Albümün prodüktörü Judith Sherman'ın 11 Grammy ödülü bulunduğuna dikkati çeken Eryılmaz, "Bizim albümümüzle de tekrar 'Yılın Prodüktörü' ödülüne aday oldu. Bu da bizi çok heyecanlandırdı. Sherman, orada efsanevi bir prodüktör. Bizim kaydımıza geldiğinde albümdeki 6 eseri de detaylıca biliyordu, müzisyenleri yönlendirdi. Ben de onun müziğe bakış açısına şahit olarak harika bir tecrübe yaşadım." dedi.
Eryılmaz, 31 Ocak'ta sahiplerini bulacak Grammy ödüllerini heyecanla beklediklerini kaydetti.
"Bu coğrafyanın müziğini bilen nesiller hayal ediyoruz"
Erberk Eryılmaz, 15 yıl yaşadığı Amerika'dan Türkiye'ye, Ankara Müzik ve Güzel Sanatlar Üniversitesi'nde görev almak için döndüğünü anlattı.
Türk müziğinin ve dünyadaki çeşitli tekniklerin öğretildiği bir eğitim kurumunun Türkiye'de olmasının kendisini motive ettiğini vurgulayan Eryılmaz, şu ifadeleri kullandı:
"Bizim esas hedefimiz, Türk müziğine bir katkıda bulunmak. Çağdaş, bu coğrafyanın müziğini ve dünyadaki bütün teknikleri bilen, öğrenen, öğrenmeye açık, araştırmaya açık nesillerin olmasını hayal ediyoruz. Burası da beni o konuda çok heyecanlandırdı. Çok değerli hocalarımız da var. O yüzden burada olmaktan mutluluk duyuyorum."

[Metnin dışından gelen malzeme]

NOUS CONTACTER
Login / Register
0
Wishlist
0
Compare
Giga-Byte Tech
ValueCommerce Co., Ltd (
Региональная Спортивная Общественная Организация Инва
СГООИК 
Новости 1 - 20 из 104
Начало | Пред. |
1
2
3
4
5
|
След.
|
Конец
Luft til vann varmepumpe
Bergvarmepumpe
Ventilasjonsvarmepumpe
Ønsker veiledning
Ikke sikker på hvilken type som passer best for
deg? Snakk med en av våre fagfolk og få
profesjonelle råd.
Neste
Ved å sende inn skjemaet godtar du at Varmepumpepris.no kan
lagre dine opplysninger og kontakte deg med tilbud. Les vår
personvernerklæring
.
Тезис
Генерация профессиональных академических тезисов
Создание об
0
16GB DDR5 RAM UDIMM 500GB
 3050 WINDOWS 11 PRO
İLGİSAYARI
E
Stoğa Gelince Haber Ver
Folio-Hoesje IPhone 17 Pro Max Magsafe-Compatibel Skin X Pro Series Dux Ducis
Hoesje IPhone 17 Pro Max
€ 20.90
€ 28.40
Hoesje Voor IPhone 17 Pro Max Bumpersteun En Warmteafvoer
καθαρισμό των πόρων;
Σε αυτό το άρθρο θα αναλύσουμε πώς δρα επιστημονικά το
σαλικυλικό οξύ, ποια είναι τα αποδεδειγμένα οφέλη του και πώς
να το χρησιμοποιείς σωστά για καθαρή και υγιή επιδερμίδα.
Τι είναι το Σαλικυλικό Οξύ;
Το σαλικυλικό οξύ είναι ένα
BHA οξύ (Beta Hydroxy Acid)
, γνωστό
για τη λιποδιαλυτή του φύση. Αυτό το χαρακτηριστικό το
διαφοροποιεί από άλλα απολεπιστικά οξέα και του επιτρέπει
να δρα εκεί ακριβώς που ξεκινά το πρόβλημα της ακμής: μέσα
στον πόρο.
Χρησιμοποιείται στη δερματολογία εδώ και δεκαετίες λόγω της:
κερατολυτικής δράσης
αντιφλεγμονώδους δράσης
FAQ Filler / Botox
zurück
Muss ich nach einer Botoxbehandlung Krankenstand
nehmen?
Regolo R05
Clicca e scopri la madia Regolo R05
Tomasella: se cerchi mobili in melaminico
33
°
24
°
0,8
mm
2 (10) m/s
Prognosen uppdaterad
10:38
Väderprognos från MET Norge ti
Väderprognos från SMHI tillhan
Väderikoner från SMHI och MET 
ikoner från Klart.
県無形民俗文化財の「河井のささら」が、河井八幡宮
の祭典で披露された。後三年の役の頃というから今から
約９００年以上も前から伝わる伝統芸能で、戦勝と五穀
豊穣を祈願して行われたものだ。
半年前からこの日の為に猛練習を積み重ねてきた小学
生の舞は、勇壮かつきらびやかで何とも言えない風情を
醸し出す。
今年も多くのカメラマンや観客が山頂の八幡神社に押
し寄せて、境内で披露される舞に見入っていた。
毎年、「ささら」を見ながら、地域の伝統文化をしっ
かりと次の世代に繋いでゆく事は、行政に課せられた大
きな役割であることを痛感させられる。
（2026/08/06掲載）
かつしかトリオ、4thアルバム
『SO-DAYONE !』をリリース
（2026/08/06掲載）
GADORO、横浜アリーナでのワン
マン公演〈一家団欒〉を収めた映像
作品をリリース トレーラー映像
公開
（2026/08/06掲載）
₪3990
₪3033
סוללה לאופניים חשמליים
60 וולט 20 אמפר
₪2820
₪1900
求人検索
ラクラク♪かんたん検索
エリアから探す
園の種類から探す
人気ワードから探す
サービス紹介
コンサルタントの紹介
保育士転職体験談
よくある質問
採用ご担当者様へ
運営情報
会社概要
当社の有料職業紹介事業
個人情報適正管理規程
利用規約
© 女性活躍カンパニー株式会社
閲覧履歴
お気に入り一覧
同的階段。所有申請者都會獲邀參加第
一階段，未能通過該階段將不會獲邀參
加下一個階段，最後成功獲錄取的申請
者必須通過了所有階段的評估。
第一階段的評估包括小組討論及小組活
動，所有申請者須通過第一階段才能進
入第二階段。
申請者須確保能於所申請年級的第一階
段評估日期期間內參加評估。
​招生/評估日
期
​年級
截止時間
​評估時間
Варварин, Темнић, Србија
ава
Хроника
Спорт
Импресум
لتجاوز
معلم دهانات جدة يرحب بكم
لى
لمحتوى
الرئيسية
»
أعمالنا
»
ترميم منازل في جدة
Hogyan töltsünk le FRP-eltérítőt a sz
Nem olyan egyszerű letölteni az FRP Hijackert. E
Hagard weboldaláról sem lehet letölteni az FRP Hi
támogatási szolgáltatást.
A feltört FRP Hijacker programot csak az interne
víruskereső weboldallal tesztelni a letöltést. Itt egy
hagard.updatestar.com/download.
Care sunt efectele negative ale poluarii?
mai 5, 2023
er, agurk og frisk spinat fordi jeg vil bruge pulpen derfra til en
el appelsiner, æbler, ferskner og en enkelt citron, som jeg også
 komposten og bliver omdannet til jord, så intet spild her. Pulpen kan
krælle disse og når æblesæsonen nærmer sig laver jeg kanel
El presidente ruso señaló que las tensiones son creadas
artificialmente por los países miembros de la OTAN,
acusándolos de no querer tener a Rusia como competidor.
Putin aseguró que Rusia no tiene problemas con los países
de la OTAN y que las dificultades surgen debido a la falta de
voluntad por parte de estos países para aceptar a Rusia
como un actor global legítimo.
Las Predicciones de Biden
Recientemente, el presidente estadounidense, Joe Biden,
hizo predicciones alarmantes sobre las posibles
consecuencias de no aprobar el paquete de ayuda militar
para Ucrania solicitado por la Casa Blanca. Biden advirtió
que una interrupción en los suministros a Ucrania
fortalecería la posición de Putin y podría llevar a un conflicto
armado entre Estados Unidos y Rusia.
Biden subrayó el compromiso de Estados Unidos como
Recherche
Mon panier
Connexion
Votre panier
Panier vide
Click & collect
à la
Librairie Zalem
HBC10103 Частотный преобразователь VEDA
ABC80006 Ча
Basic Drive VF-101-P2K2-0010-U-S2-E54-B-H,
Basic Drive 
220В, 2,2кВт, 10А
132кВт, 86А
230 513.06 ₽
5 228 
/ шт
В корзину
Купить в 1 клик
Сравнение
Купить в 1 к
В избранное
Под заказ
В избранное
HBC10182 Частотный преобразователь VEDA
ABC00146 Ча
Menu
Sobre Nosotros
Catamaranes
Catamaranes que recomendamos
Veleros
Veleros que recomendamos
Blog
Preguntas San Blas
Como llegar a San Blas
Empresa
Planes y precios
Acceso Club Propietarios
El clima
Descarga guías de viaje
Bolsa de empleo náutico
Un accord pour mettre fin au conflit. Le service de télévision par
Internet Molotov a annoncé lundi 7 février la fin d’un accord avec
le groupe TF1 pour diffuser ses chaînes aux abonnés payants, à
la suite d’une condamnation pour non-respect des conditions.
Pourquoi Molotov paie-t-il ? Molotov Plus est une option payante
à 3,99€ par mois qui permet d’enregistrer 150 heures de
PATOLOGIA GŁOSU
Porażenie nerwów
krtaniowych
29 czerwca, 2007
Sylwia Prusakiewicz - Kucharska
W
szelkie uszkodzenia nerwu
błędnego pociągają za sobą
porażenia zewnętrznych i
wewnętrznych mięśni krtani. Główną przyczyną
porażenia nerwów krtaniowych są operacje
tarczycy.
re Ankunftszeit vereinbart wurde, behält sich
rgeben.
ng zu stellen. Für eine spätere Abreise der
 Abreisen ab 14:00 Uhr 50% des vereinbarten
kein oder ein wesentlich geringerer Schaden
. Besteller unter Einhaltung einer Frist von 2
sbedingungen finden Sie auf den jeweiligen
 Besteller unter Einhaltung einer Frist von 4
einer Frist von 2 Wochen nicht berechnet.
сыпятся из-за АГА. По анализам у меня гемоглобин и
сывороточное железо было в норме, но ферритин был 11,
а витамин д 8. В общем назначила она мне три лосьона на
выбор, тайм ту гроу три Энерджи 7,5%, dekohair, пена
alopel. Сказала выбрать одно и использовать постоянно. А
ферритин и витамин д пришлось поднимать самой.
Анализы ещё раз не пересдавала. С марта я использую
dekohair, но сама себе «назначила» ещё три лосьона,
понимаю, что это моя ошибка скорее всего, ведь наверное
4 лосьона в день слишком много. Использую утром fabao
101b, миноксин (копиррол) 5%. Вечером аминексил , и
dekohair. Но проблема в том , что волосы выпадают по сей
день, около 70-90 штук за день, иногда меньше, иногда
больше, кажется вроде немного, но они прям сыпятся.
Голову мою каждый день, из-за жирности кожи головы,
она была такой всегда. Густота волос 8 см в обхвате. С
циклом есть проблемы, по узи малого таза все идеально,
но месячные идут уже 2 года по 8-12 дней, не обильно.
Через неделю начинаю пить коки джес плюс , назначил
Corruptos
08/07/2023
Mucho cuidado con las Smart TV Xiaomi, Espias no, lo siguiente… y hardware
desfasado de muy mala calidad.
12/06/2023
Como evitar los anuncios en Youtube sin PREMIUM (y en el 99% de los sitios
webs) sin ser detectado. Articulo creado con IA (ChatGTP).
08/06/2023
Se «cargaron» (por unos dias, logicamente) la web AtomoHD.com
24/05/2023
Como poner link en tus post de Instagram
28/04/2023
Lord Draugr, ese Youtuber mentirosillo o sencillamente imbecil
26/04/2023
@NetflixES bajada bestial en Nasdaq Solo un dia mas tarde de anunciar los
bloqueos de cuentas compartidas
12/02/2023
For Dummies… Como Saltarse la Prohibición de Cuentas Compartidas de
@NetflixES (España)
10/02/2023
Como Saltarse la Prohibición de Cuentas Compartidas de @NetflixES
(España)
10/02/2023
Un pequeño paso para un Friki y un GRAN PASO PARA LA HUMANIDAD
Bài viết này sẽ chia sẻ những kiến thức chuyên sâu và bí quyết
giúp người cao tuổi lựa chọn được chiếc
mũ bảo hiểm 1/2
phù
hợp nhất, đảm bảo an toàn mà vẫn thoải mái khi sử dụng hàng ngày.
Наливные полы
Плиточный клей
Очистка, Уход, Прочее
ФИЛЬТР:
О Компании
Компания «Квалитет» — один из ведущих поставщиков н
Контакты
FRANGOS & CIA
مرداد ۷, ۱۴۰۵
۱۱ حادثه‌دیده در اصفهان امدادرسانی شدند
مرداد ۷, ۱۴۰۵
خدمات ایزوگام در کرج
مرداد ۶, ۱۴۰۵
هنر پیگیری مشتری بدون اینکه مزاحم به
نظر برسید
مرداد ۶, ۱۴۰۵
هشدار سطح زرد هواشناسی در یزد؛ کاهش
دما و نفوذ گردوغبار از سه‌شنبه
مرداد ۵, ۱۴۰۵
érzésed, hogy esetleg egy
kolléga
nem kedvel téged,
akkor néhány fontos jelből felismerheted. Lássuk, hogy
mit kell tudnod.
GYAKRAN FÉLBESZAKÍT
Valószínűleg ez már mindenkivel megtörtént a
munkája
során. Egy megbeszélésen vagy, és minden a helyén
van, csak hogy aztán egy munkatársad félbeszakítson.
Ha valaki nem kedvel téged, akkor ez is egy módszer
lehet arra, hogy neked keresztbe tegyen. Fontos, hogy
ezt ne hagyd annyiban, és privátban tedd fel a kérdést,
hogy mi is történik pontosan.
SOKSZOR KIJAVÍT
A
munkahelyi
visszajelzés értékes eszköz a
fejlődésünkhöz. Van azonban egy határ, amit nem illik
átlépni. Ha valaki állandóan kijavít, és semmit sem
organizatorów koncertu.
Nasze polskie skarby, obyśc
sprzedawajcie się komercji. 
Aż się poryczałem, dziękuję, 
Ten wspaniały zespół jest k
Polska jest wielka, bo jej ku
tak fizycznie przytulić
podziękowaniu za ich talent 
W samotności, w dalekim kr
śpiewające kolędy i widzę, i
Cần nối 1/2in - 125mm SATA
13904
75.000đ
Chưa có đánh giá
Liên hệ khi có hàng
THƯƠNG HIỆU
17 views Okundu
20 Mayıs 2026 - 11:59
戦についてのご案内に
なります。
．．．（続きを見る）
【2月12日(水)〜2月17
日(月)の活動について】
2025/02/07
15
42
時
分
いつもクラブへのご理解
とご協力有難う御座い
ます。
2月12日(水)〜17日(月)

Eryılmaz, öğrencilerin özgürce kendilerini ifade etmesinin önemine dikkati çekerek, "Eğitim planlarını hazırlarken çok çalıştık. 21. yüzyılda asla bir öğrenciye 'şu tarzda müzik yapmalısın, bunu yapmalısın, şunu yapmamalısın' diyemeyiz. Öğrencinin dünyadaki çeşitli müzik tekniklerini ve Türk müziğini detaylı, analitik bir şekilde öğrenmesini arzu ediyoruz." dedi.